Question

Trimming FASTQs

0

Entering edit mode

10 months ago

DKA ▴ 40

Hello,

I would like to trim my FASTQ files, but I don't have the sequences for the barcodes and adaptors. Is there a reliable method to predict these sequences and efficiently trim them?

I came across the fastp tool, which offers automatic detection of adaptor sequences. After using fastp and running FASTQC, it appeared that the adaptor sequences were successfully trimmed.

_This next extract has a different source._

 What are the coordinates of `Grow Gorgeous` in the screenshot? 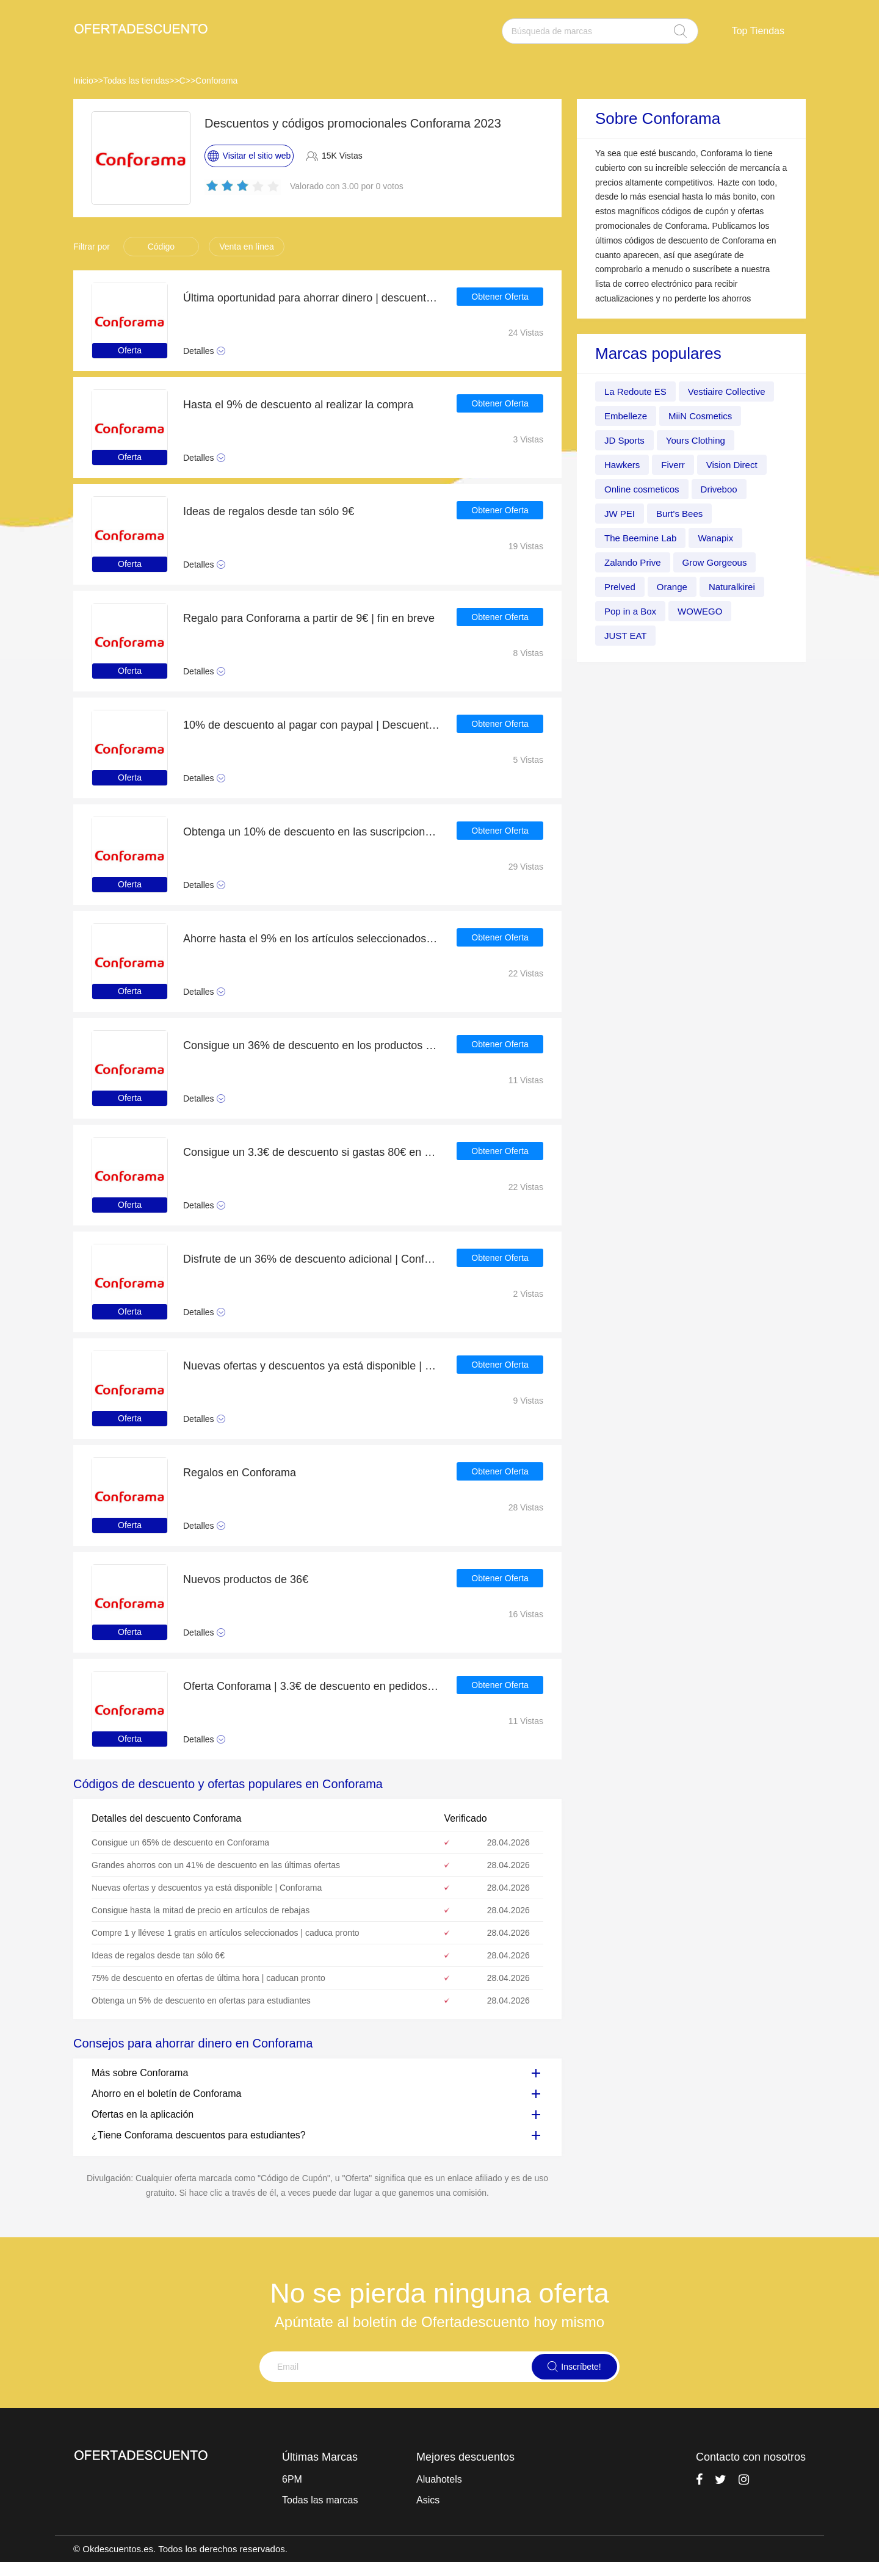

To verify the accuracy of the trimming process, I compared the generated VCFs from my trimmed FASTQ files (trimmed using fastp and DRAGEN FASTQ Toolkit) with the trimmed FASTQ files provided by the sequencing company. I found that a few hundred variants were different between the called variants in each set of trimmed FASTQ files. Is that expected to happen or not, please?

Thanks

NGS FASTQ trimming • 1.1k views

ADD COMMENT • link updated 10 months ago by Darked89 4.6k • written 10 months ago by DKA ▴ 40

1

Entering edit mode

Your samples must be demultiplexed so at this point you do not need barcode/indexes. Index sequences should be in the fastq headers as long as standard procedures were used for demultiplexing.

Aligners will soft clip adapter sequencers so unless one you used did not do that there should not be a major concern. A few hundred variants can easily be different between the two analysis streams simply based on the differences in the software, settings used and stochastic nature of NGS alignments.

ADD REPLY • link 10 months ago by GenoMax 141k

0

Entering edit mode

I guess, the easiest would be to contact the representative of the company and ask for adaptor and barcode sequences. After all, you will need some information about the library preparation for an eventual publication. What kind of method/library prep are you working with? I suppose some kind of multi-step barcoding PCR with highly-multiplexed amplicon sequencing?

If you can't get hold of the barcode sequences, you might be able to derive them by a k-mer analysis exploratively. I prefer the BBMap toolkit for this kind of tasks, but it has a wealth of tools that might be a bit overwhelming to use for the first time. You could for example start by masking the adaptors with bbduk.sh and then run commonkmers.sh or use seal.sh to "map" to an artificial reference that contains simulated barcodes?

ADD REPLY • link 10 months ago by Matthias Zepper 4.5k

score 0 · Answer 1 · 2023-06-14

Apart from the aforementioned suggestions, you could also randomly check the variants mapped to ClinVar whether you have inherently missed pathogenic variants. Trimmomatic also has options to check/trim the adapters. Irrespective of this as Genomax suggests you shouldn't worry either as these are synthetic bases and wouldn't ideally be a part of native/genomic variants

score 0 · Answer 2 · 2023-06-14

If you really want to go ballistic you can get a comprehensive set of adaptors from UniVec, select non-vectors and use locate from seqkit to search for patterns in that file.

But unless you have some specific application in mind (like mapping miRNAs?) it is an overkill with modern FASTQ reads aligners.